Stored data entries
= Beginning of Section =

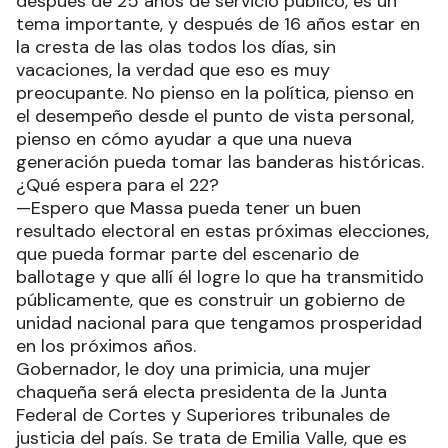
después de 25 años de servicio público, es un
tema importante, y después de 16 años estar en
la cresta de las olas todos los días, sin
vacaciones, la verdad que eso es muy
preocupante. No pienso en la política, pienso en
el desempeño desde el punto de vista personal,
pienso en cómo ayudar a que una nueva
generación pueda tomar las banderas históricas.
¿Qué espera para el 22?
—Espero que Massa pueda tener un buen
resultado electoral en estas próximas elecciones,
que pueda formar parte del escenario de
ballotage y que allí él logre lo que ha transmitido
públicamente, que es construir un gobierno de
unidad nacional para que tengamos prosperidad
en los próximos años.
Gobernador, le doy una primicia, una mujer
chaqueña será electa presidenta de la Junta
Federal de Cortes y Superiores tribunales de
justicia del país. Se trata de Emilia Valle, que es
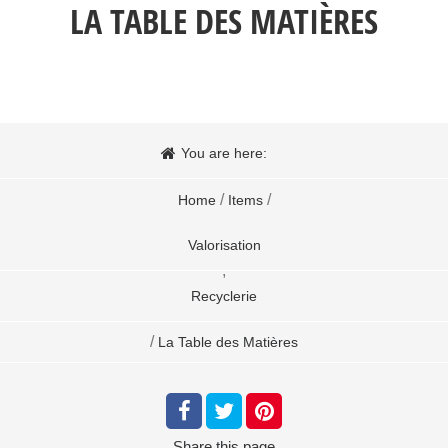
LA TABLE DES MATIÈRES
You are here:
/
/
Home
Items
Valorisation
,
Recyclerie
/
La Table des Matières
Share
this page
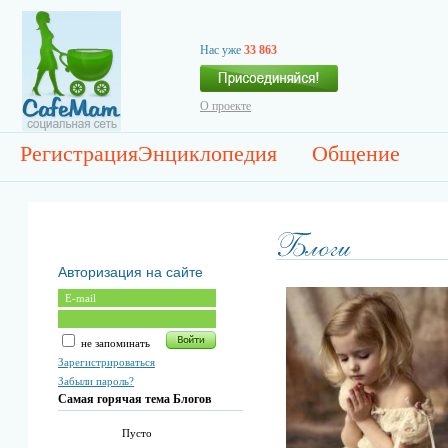
Нас уже
33 863
О проекте
Регистрация
Энциклопедия
Общение
Авторизация на сайте
не запоминать
Зарегистрироваться
Забыли пароль?
Самая горячая тема Блогов
Пусто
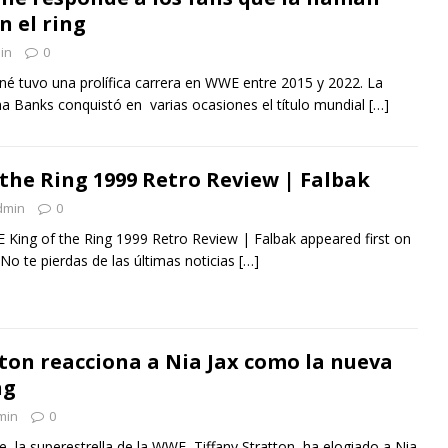
n el ring
in
0
é tuvo una prolífica carrera en WWE entre 2015 y 2022. La
 Banks conquistó en varias ocasiones el título mundial
[…]
the Ring 1999 Retro Review | Falbak
dmin
0
 King of the Ring 1999 Retro Review | Falbak appeared first on
 No te pierdas de las últimas noticias
[…]
tton reacciona a Nia Jax como la nueva
ng
min
0
, la superestrella de la WWE, Tiffany Stratton, ha elogiado a Nia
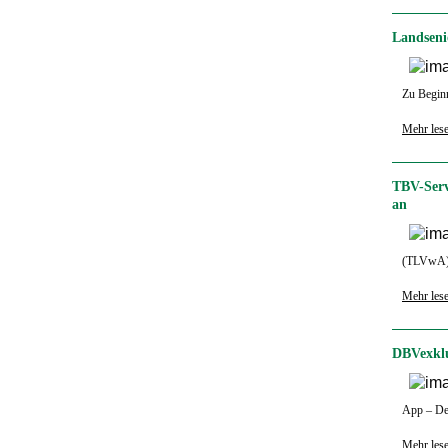
Landseni
Zu Beginn
Mehr les
TBV-Serv
an
(TLVwA) 
Mehr les
DBVexklu
App – De
Mehr les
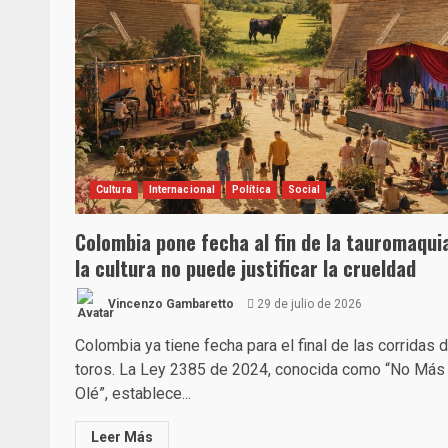
Cultura
Internacional
Política
Social
Colombia pone fecha al fin de la tauromaqui
la cultura no puede justificar la crueldad
Vincenzo Gambaretto
29 de julio de 2026
Colombia ya tiene fecha para el final de las corridas 
toros. La Ley 2385 de 2024, conocida como “No Más
Olé”, establece...
Leer Más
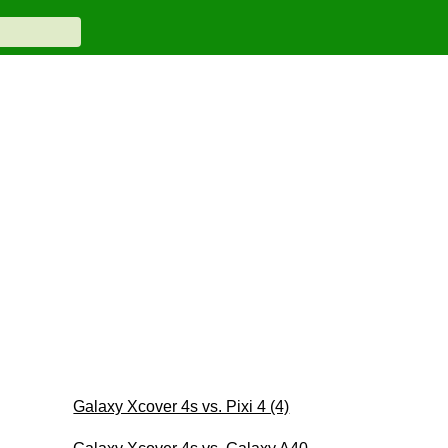
Galaxy Xcover 4s vs. Pixi 4 (4)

= End of Section =

TASK DIRECTIONS: From the first line to the last, retype the data exactly, but omit every image.

EXERCISE SOLUTION:
después de 25 años de servicio público, es un
tema importante, y después de 16 años estar en
la cresta de las olas todos los días, sin
vacaciones, la verdad que eso es muy
preocupante. No pienso en la política, pienso en
el desempeño desde el punto de vista personal,
pienso en cómo ayudar a que una nueva
generación pueda tomar las banderas históricas.
¿Qué espera para el 22?
—Espero que Massa pueda tener un buen
resultado electoral en estas próximas elecciones,
que pueda formar parte del escenario de
ballotage y que allí él logre lo que ha transmitido
públicamente, que es construir un gobierno de
unidad nacional para que tengamos prosperidad
en los próximos años.
Gobernador, le doy una primicia, una mujer
chaqueña será electa presidenta de la Junta
Federal de Cortes y Superiores tribunales de
justicia del país. Se trata de Emilia Valle, que es
LA TABLE DES MATIÈRES
You are here:
/
/
Home
Items
Valorisation
,
Recyclerie
/
La Table des Matières
Share
this page
Нас уже
33 863
О проекте
Регистрация
Энциклопедия
Общение
Авторизация на сайте
не запоминать
Зарегистрироваться
Забыли пароль?
Самая горячая тема Блогов
Пусто
n el ring
in
0
é tuvo una prolífica carrera en WWE entre 2015 y 2022. La
 Banks conquistó en varias ocasiones el título mundial
[…]
the Ring 1999 Retro Review | Falbak
dmin
0
 King of the Ring 1999 Retro Review | Falbak appeared first on
 No te pierdas de las últimas noticias
[…]
tton reacciona a Nia Jax como la nueva
ng
min
0
, la superestrella de la WWE, Tiffany Stratton, ha elogiado a Nia
Landseni
Zu Beginn
Mehr les
TBV-Serv
an
(TLVwA) 
Mehr les
DBVexklu
App – De
Mehr les
Cultura
Internacional
Política
Social
Colombia pone fecha al fin de la tauromaqui
la cultura no puede justificar la crueldad
Vincenzo Gambaretto
29 de julio de 2026
Colombia ya tiene fecha para el final de las corridas 
toros. La Ley 2385 de 2024, conocida como “No Más
Olé”, establece...
Leer Más
Galaxy Xcover 4s vs. Pixi 4 (4)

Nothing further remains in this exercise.